Last Updated Apr 20, 2011 6:54 PM EDT
Wait Until You're Wanted Particularly after an interview, you need to know they want you before they'll fight for you (in the form of more money). "Employers don't like to go back and forth about money any more than an applicant wants to. If they have decided to hire you and you are firm in your statement, you will [most likely] receive the higher salary," says Monique Tatum, CEO of Beautiful Planning Marketing Group & PR.

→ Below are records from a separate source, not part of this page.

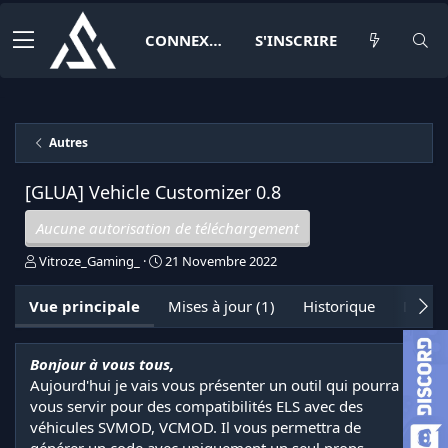
CONNEXION
S'INSCRIRE
Autres
[GLUA] Vehicle Customizer
0.8
Aucune autorisation de téléchargement
A
D
Vitroze_Gaming_
21 Novembre 2022
u
a
t
t
Vue principale
Mises à jour (1)
Historique
Discus
e
e
u
d
r
e
Bonjour à vous tous,
c
Aujourd'hui je vais vous présenter un outil qui pourra
r
é
vous servir pour des compatibilités ELS avec des
a
véhicules SVMOD, VCMOD. Il vous permettra de
t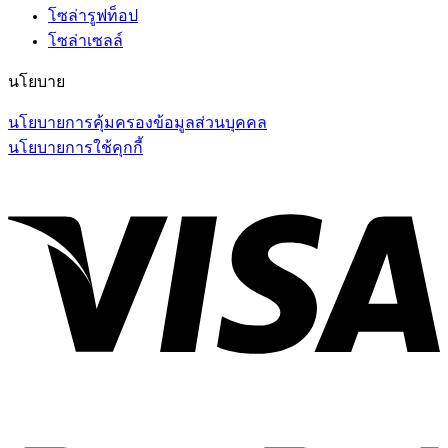
โซล่ารูฟท็อป
โซล่าเซลล์
นโยบาย
นโยบายการคุ้มครองข้อมูลส่วนบุคคล
นโยบายการใช้คุกกี้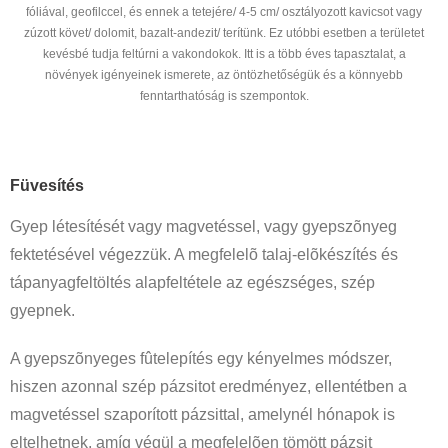
fóliával, geofilccel, és ennek a tetejére/ 4-5 cm/ osztályozott kavicsot vagy
zúzott követ/ dolomit, bazalt-andezit/ terítünk. Ez utóbbi esetben a területet
kevésbé tudja feltúrni a vakondokok. Itt is a több éves tapasztalat, a
növények igényeinek ismerete, az öntözhetőségük és a könnyebb
fenntarthatóság is szempontok.
Füvesítés
Gyep létesítését vagy magvetéssel, vagy gyepszõnyeg
fektetésével végezzük. A megfelelõ talaj-elõkészítés és
tápanyagfeltöltés alapfeltétele az egészséges, szép
gyepnek.
A gyepszõnyeges fûtelepítés egy kényelmes módszer,
hiszen azonnal szép pázsitot eredményez, ellentétben a
magvetéssel szaporított pázsittal, amelynél hónapok is
eltelhetnek, amíg végül a megfelelõen tömött pázsit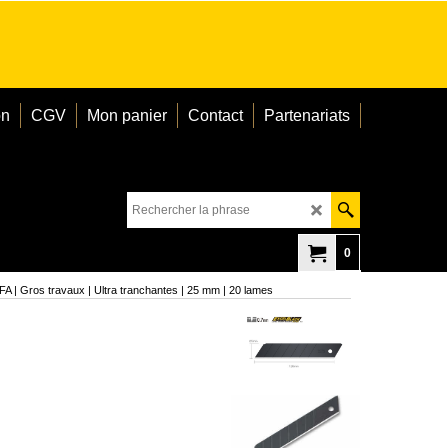
on
CGV
Mon panier
Contact
Partenariats
0
 | Gros travaux | Ultra tranchantes | 25 mm | 20 lames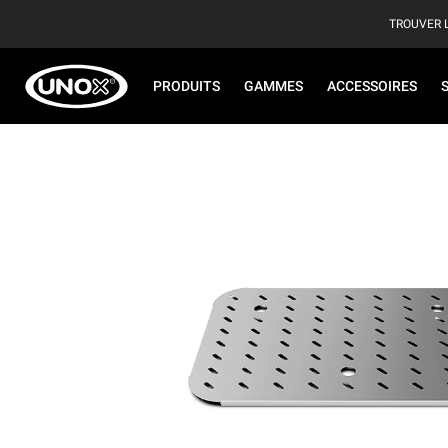
TROUVER 
PRODUITS
GAMMES
ACCESSOIRES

Search Salary Info Online "The internet has changed [negotiating] in that it is way easier to find what comparable salaries are," says career coach Jack Chapman, author of the recently updated Negotiating Your Salary: How To Make $1000 a Minute. His favorites sites? Salary.com, PayScale.com, Glassdoor.com and Indeed.com. "Once you have that info, you're able to have a better conversation with your boss. You can make an argument with some facts behind it other than your own individual value," says Chapman.
Ask For More Time, Then More Money A day or two will help you figure out what you think of a job offer or re-negotiation number -- and what your next move should be. "Ask for at least 24 to 48 hours. Silence is golden when you just let it hang there awhile following an initial offer. Don't rush to fill the quiet void!" says Meg Montford, career coach and CEO of Abilities Enhanced, a career coaching service.
Lay Out Your Value If you've been at your company for awhile, schedule a meeting separate from your annual review, which can be a hectic time for managers, to discuss your successes and how your salary should reflect that. "Having a solid list of accomplishments showing what you've made saved or achieved for the organization helps keep you focused on facts not emotion," says Carolyn Thompson, author of Ten Secrets To Getting Promoted.
Get Another Offer This is an oldie but a goodie, says Mary Greenwood, author of How To Interview Like A Pro. Just like with dating, looking desirable to others can make the one you're with want you more.
Never Let Negotiations End With a "No" You've gotten a job offer or salary increase number that's lower than what you want, but you hear "the money just isn't there." Time to start searching for another opportunity? Not so fast. "Say 'I don't know if I can accept it but is there some other way, like time off, or performance bonuses or something else that could make the package worthwhile?'" suggests Chapman. You might even offer to add a few responsibilities in order to increase your worth to the company, or ask about forgoing health insurance if you can buy it elsewhere for less.
Know When To Say When "Know when it's no longer in your best interest to keep negotiating and then move on to the next opportunity," says Montford. If you feel like your company is consistently getting the better end of the deal, they probably are. Eventually, you'll want to go where you're valued.